Silicon Valley likes to think of itself as a meritocracy.
That is why Ellen Pao’s gender discrimination lawsuit against the powerful venture capital firm Kleiner Perkins Caufield & Beyers, while unsuccessful, is deemed by many to be so important. It publicly challenged the idea that in Silicon Valley, hard work and razor-sharp intelligence are always rewarded. Would a top venture capital firm really hold back a brilliant engineer with two Harvard degrees simply because she was a woman?
That’s what Pao’s lawsuit asserted. She claimed the firm had failed to promote her from her position as junior partner because she was a woman, while male employees with similar performance records were allowed to advance. Her standing at the firm had plummeted, she alleged, after she ended an affair with former Kleiner Perkins partner Ajit Nazre, and she also claimed the firm retaliated against her for filing the gender bias suit by firing her.
Pao ultimately lost. On Friday a jury returned a verdict which went against all her claims of gender discrimination against the company. Even so, the case may serve as a catalyst for more open discussion of sex discrimination at Silicon Valley tech companies as well as more lawsuits. Earlier this month, former Facebook project manager Chia Hong filed a lawsuit against the social networking giant, alleging she was treated differently — asked to plan parties and serve drinks to male employees — and then fired because of her race and gender. And Tina Huang, a software engineer at Twitter who left the company last year, filed a class-action lawsuit earlier this March claiming that the company's promotion process was opaque and favored men.
Shirley Hines, who has run public affairs campaigns for valley technology companies since the 1980s, hails the lawsuit as the beginning of a major change. “Ellen Pao is a Rosa Parks,” she said. “She is the one who basically said, ‘No, enough.’ To her credit, she’s very brave. I admire her for just taking it on, and saying ’no.’”
The most salacious parts of Pao’s lawsuit — that Nazre showed up at a female partner's hotel room wearing nothing but a bathrobe, and that women were excluded from a team dinner because they were "a buzz kill" — riveted the international media, but are all too familiar to many women in Silicon Valley.
“Ellen’s story is the exact same as everyone else's, which is the story of a club that is not open to women,” said Rebecca Eisenberg, a friend and Harvard Law School classmate of Pao’s who has worked as an attorney for technology companies for 20 years.
That club extends from the wealthy titans of the venture capital world to the “brogrammers” who dominate the companies they fund, from Facebook to Google to Twitter. But if young women in the industry are prepared for the rude comments and casual sexism, many say they are not prepared to see their careers derailed by it.

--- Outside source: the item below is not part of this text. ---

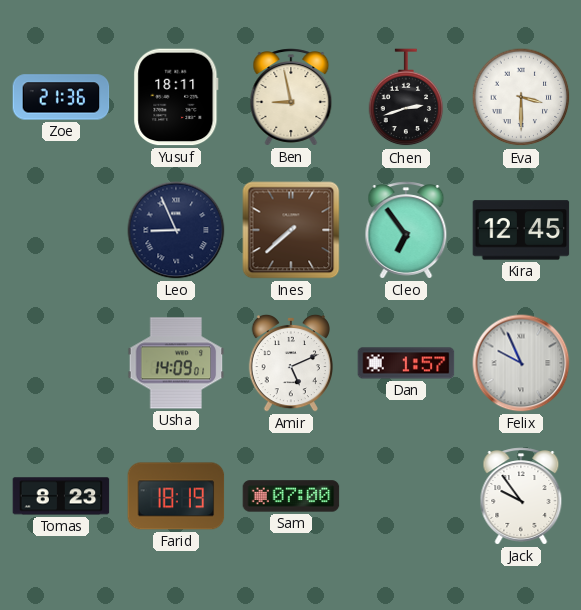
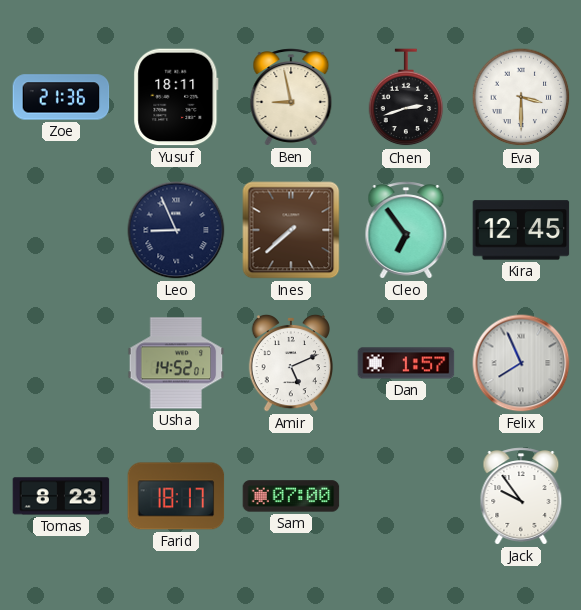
Usha: 14:09 -> 14:52
Felix: 9:56 -> 7:56
Farid: 18:19 -> 18:17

“To some extent, that’s what I signed up for working in the tech industry,” says Ashley Carroll, a product leader for a Silicon Valley tech company who has worked in the field since 2006. “But what I’m not OK with is not getting promoted.”
Carroll, who earned an MBA at Stanford, said that many of the women she knows in the technology sector are choosing to get out because they are getting passed over for promotions. Many tech companies talk about their efforts to hire more women, she said, but what are they doing to retain them?
“I really feel that the solution is getting more women into decision-making positions,” she said. “I’m striving to be one of those women, and to be able to serve as a role model and help define a company culture that is very supportive of women.”
While that cultural change may take years, the Pao lawsuit may lead some tech firms to re-evaluate how they make decisions about promotions, and rely on results rather than personality.
“She’s a loyal, dependable, amazing, kind, generous person,” Eisenberg said of Pao. “But let’s say she was as selfish and as difficult as they’re painting her to be. If she was making money for the limited partners, she still deserves this job.”
Joan Williams, the founding director of the Center for WorkLife Law at U.C. Hastings College of the Law in San Francisco, said she expects Silicon Valley firms to be more rigorous in documenting human resources conflicts, but she worries that Pao’s lawsuit will have a chilling effect on women. “The clear strategy was to make her unlikeable, and it was successful,” Williams said. “She was characterized as both too quiet and passive, and also too demanding. That’s a pretty narrow tightrope.”
Pao, for her part, took the long view in a brief statement to reporters on Friday after the 12-member jury rejected her four claims of gender discrimination.
“If I’ve helped to level the playing field for women and minorities in venture capital, then the battle was worth it,” she said.